▶ **What the task requires**
All lines from the one including "Answer in <instances>...</instances>." to the bottom of the entries below should be repeated exactly, both ends kept.

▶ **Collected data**
+ + + + + + +

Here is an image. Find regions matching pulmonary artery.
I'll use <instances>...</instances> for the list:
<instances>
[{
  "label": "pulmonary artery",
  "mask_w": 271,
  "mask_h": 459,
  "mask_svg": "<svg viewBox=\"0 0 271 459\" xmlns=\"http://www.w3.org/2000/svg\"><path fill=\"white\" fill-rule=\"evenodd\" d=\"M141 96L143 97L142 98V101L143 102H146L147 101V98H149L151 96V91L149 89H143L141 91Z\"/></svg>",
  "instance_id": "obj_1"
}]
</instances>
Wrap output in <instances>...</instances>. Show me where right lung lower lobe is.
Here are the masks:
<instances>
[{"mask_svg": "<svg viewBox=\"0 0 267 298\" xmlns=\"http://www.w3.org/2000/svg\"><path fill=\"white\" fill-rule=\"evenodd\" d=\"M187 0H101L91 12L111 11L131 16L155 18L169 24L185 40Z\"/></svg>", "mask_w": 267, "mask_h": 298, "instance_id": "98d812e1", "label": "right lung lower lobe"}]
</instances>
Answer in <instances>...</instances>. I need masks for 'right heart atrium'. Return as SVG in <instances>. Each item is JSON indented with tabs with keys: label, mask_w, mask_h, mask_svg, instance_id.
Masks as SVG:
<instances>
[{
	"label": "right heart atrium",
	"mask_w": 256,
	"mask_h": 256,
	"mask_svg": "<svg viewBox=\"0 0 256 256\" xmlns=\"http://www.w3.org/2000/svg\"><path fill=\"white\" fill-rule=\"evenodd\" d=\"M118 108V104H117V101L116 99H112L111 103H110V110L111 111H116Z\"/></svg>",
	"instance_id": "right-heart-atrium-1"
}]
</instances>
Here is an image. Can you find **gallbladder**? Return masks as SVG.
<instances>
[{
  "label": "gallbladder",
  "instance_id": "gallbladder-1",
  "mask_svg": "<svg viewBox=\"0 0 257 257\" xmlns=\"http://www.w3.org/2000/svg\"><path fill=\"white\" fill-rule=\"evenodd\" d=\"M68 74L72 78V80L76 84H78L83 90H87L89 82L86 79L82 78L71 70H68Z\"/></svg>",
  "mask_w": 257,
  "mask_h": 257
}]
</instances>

+ + + + + + +

▶ **Answer to this task**
Answer in <instances>...</instances>. I need masks for 'right heart atrium'. Return as SVG in <instances>. Each item is JSON indented with tabs with keys: label, mask_w, mask_h, mask_svg, instance_id.
Masks as SVG:
<instances>
[{
	"label": "right heart atrium",
	"mask_w": 256,
	"mask_h": 256,
	"mask_svg": "<svg viewBox=\"0 0 256 256\" xmlns=\"http://www.w3.org/2000/svg\"><path fill=\"white\" fill-rule=\"evenodd\" d=\"M118 108V104H117V101L116 99H112L111 103H110V110L111 111H116Z\"/></svg>",
	"instance_id": "right-heart-atrium-1"
}]
</instances>
Here is an image. Can you find **gallbladder**? Return masks as SVG.
<instances>
[{
  "label": "gallbladder",
  "instance_id": "gallbladder-1",
  "mask_svg": "<svg viewBox=\"0 0 257 257\" xmlns=\"http://www.w3.org/2000/svg\"><path fill=\"white\" fill-rule=\"evenodd\" d=\"M68 74L72 78V80L76 84H78L83 90H87L89 82L86 79L82 78L71 70H68Z\"/></svg>",
  "mask_w": 257,
  "mask_h": 257
}]
</instances>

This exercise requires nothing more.